One of the many controversies involving the Affordable Care Act concerns the expansion of Medicaid to cover low income people up to 138% of the federal poverty level. As Robert Samuelson reported in the Washington Post a few days ago, “The Real Medicaid Problem,” 24 states have refused to expand Medicaid coverage even though the federal government will pay 100% of all additional costs until 2017.
As Mr. Samuelson points out, the underlying issue is a matter of cost:
- The basic Medicaid program is funded with a fixed percentage of each state’s costs paid by the federal government. This means that the more a state spends, the more is contributed by the federal government. From 1989 to 2013, the share of state budgets devoted to Medicaid has risen from 9% to 19%. This upward trend is clearly unsustainable.
- In Medicaid, children and adults up to age 65 represent three-fourths of beneficiaries, but only one-third of costs.
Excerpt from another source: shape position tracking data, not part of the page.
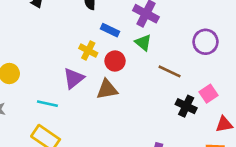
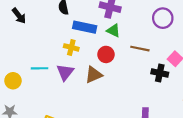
blue rectangle: (110, 30) -> (85, 27), size x1.5
red circle: (115, 61) -> (106, 54), moved
cyan line: (47, 104) -> (39, 68), moved

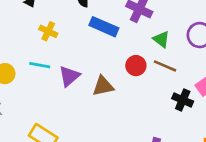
green triangle: (113, 31) -> (161, 39), moved
yellow cross: (71, 47) -> (48, 31), moved
red circle: (106, 54) -> (136, 66), moved

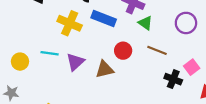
yellow cross: (48, 31) -> (70, 23), moved, size x1.5
green triangle: (161, 39) -> (145, 23), moved
red circle: (136, 66) -> (123, 51), moved

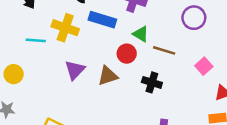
green triangle: (145, 23) -> (141, 34), moved
cyan line: (50, 53) -> (36, 40), moved
black cross: (173, 79) -> (152, 82), moved

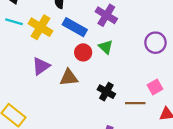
cyan line: (36, 40) -> (14, 22), moved
brown line: (164, 50) -> (135, 103), moved, turned -30
red circle: (127, 54) -> (83, 52), moved

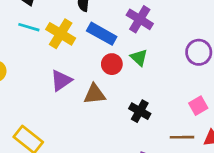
brown line: (135, 103) -> (182, 137), moved

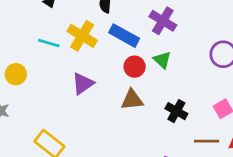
cyan line: (29, 27) -> (49, 43), moved
brown triangle: (95, 94) -> (132, 100), moved
black cross: (140, 111) -> (176, 111), moved

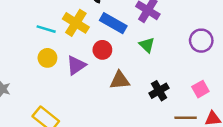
red circle: (135, 67) -> (102, 50), moved
yellow circle: (16, 74) -> (47, 58), moved
black cross: (176, 111) -> (159, 91), turned 30

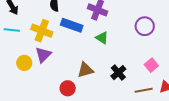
cyan line: (46, 29) -> (12, 30), moved
red circle: (102, 50) -> (68, 88), moved
purple triangle: (76, 65) -> (43, 55), moved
The quarter of beneficiaries who are aged or disabled are responsible for two-thirds of costs.
- More than 60% of nursing home residents are on Medicaid.
- There is no assurance that the federal share of the expanded coverage will continue at the announced rate of 90% after 2017 because the federal government is in much worse financial shape than are most states.
An interesting Op Ed appeared recently in the Wall Street Journal, “The Smarter Way to Provide Health Care for the Poor,” written by Mike Pence, the Governor of Indiana. In 2008 Indiana set up the Healthy Indiana Plan to better serve low income Indianans. It now provides Health-Savings Accounts to 40,000 low income citizens, with very good results. Indiana is applying for a waiver to the ACA to use Medicaid expansion funds to provide HIP to all low income families up to 138% of the poverty level ($33,000 for a family of four).
Clearly, individual states, when offered the opportunity, are quite capable of coming up with innovative solutions for difficult problems.
A good way to resolve the problem of state resistance to Medicaid expansion is to fundamentally change Medicaid into a block grant program whereby the federal government contributes a specific amount of money to each state each year. Then the states design their own programs to meet their own needs. Block grant funding for Medicaid is a common sense approach to address one aspect of our huge fiscal problem in an intelligent way!